Kampala – Edward Tabu, the Director of His Will Junior School Bulenga is in police custody for preventing a candidate from sitting their Primary Leaving Examination (PLE) due to unpaid school fees.
According to available information, Tabu had previously warned the affected candidate that she would not be allowed to sit for the exam unless her parents cleared the outstanding fees balance.
The arresting police officer who asked not to be named because he is not authorized to speak to journalists, said that when the school denied the candidate to sit exams, the parent took the matter to the police which tried to save the day by taking the girl to the centre where they are sitting. He however, said that by the time they arrived there, the paper was nearly complete hence resulting in the arrest of the director.
“On the morning of the examination, the candidate arrived, but the director insisted that she could not participate. Despite discussions, the candidate ultimately missed the examination,” a source told URN. Our reporter has verified this information with the UNEB examination monitoring team, and Jennifer Kalule confirmed that the school director is currently detained at Bulenga police station
The recurring issue of school directors and headteachers obstructing candidates from taking their examinations has been a longstanding concern, drawing public attention over the years.
In an effort to prevent incidents like this, UNEB has introduced a mechanism allowing schools to report individuals with outstanding fees, preventing them from accessing their results until the fees are settled. Importantly, this measure does not hinder the students from participating in the examination itself.

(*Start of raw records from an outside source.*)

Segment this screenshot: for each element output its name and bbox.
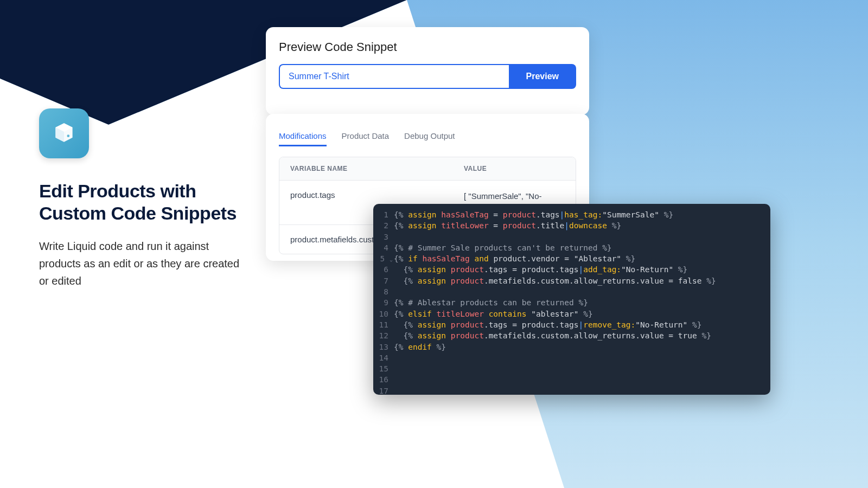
code-line: 8 xyxy=(373,286,770,297)
code-line: 1{% assign hasSaleTag = product.tags|has… xyxy=(373,209,770,220)
line-number: 5 ⌄ xyxy=(373,253,394,264)
col-header-name: Variable Name xyxy=(290,165,464,172)
left-panel: Edit Products with Custom Code Snippets … xyxy=(39,108,245,290)
code-line: 7 {% assign product.metafields.custom.al… xyxy=(373,275,770,286)
line-content xyxy=(394,286,770,297)
code-line: 5 ⌄{% if hasSaleTag and product.vendor =… xyxy=(373,253,770,264)
line-number: 13 xyxy=(373,342,394,352)
svg-point-0 xyxy=(67,134,69,137)
line-number: 17 xyxy=(373,386,394,395)
line-number: 8 xyxy=(373,286,394,297)
code-line: 11 {% assign product.tags = product.tags… xyxy=(373,319,770,330)
box-icon xyxy=(50,120,78,147)
line-content: {% # Summer Sale products can't be retur… xyxy=(394,242,770,253)
line-content: {% assign titleLower = product.title|dow… xyxy=(394,220,770,231)
product-input[interactable] xyxy=(279,64,509,89)
tab-product-data[interactable]: Product Data xyxy=(342,127,390,146)
heading: Edit Products with Custom Code Snippets xyxy=(39,180,245,224)
line-number: 1 xyxy=(373,209,394,220)
code-line: 12 {% assign product.metafields.custom.a… xyxy=(373,330,770,341)
table-header: Variable Name Value xyxy=(279,157,576,180)
line-number: 2 xyxy=(373,220,394,231)
line-number: 10 xyxy=(373,309,394,319)
line-content: {% if hasSaleTag and product.vendor = "A… xyxy=(394,253,770,264)
code-line: 6 {% assign product.tags = product.tags|… xyxy=(373,264,770,275)
line-number: 14 xyxy=(373,352,394,363)
line-content: {% # Ablestar products can be returned %… xyxy=(394,297,770,308)
code-line: 3 xyxy=(373,232,770,242)
line-number: 12 xyxy=(373,330,394,341)
code-editor[interactable]: 1{% assign hasSaleTag = product.tags|has… xyxy=(373,204,770,395)
code-line: 10{% elsif titleLower contains "ablestar… xyxy=(373,309,770,319)
line-number: 3 xyxy=(373,232,394,242)
line-number: 15 xyxy=(373,363,394,374)
code-line: 15 xyxy=(373,363,770,374)
code-line: 9{% # Ablestar products can be returned … xyxy=(373,297,770,308)
line-content xyxy=(394,363,770,374)
code-line: 2{% assign titleLower = product.title|do… xyxy=(373,220,770,231)
line-number: 9 xyxy=(373,297,394,308)
app-icon xyxy=(39,108,89,158)
col-header-value: Value xyxy=(464,165,565,172)
line-content xyxy=(394,374,770,385)
preview-input-row: Preview xyxy=(279,64,576,89)
line-content xyxy=(394,386,770,395)
line-number: 4 xyxy=(373,242,394,253)
line-content: {% assign product.tags = product.tags|re… xyxy=(394,319,770,330)
line-number: 16 xyxy=(373,374,394,385)
line-content xyxy=(394,232,770,242)
line-number: 7 xyxy=(373,275,394,286)
code-line: 14 xyxy=(373,352,770,363)
code-line: 4{% # Summer Sale products can't be retu… xyxy=(373,242,770,253)
preview-button[interactable]: Preview xyxy=(509,64,576,89)
line-content: {% elsif titleLower contains "ablestar" … xyxy=(394,309,770,319)
tabs: ModificationsProduct DataDebug Output xyxy=(279,127,576,147)
subheading: Write Liquid code and run it against pro… xyxy=(39,237,245,290)
code-line: 16 xyxy=(373,374,770,385)
line-content: {% assign product.metafields.custom.allo… xyxy=(394,275,770,286)
tab-modifications[interactable]: Modifications xyxy=(279,127,327,146)
line-number: 6 xyxy=(373,264,394,275)
line-content: {% assign product.tags = product.tags|ad… xyxy=(394,264,770,275)
line-number: 11 xyxy=(373,319,394,330)
line-content: {% assign product.metafields.custom.allo… xyxy=(394,330,770,341)
line-content: {% endif %} xyxy=(394,342,770,352)
tab-debug-output[interactable]: Debug Output xyxy=(404,127,455,146)
code-line: 13{% endif %} xyxy=(373,342,770,352)
preview-title: Preview Code Snippet xyxy=(279,40,576,54)
fold-chevron-icon[interactable]: ⌄ xyxy=(390,256,393,262)
preview-card: Preview Code Snippet Preview xyxy=(266,27,589,115)
line-content xyxy=(394,352,770,363)
code-line: 17 xyxy=(373,386,770,395)
line-content: {% assign hasSaleTag = product.tags|has_… xyxy=(394,209,770,220)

On Tuesday, UNEB Executive Secretary Dan Odongo addressed the issue, urging schools not to deny candidates the opportunity to take exams. Instead, he encouraged schools to utilize UNEB’s portals to communicate information about students with unpaid fees.To further address such challenges, the new UNEB act includes a provision that allows legal action against headteachers and others who obstruct duly registered candidates from sitting for examinations.
This provision was recently enforced when Celestine Kosolo, the school director at Kisugu High School, was charged and remanded to Luzira by the Makindye chief magistrate. Kosolo faced 12 counts related to disturbances at examinations, as outlined in section 30, clause 1 of the UNEB act.
Meanwhile, UNEB says that the first papers of the Primary Leaving Examination (PLE) proceeded smoothly without any disruptions.
“We faced a few challenges in some areas where it rained in the morning, but generally, the overall conduct of the examination was smooth,” she said.
Tomorrow, Thursday November 9th is the second and last day the P7 candidates are writing their PLE.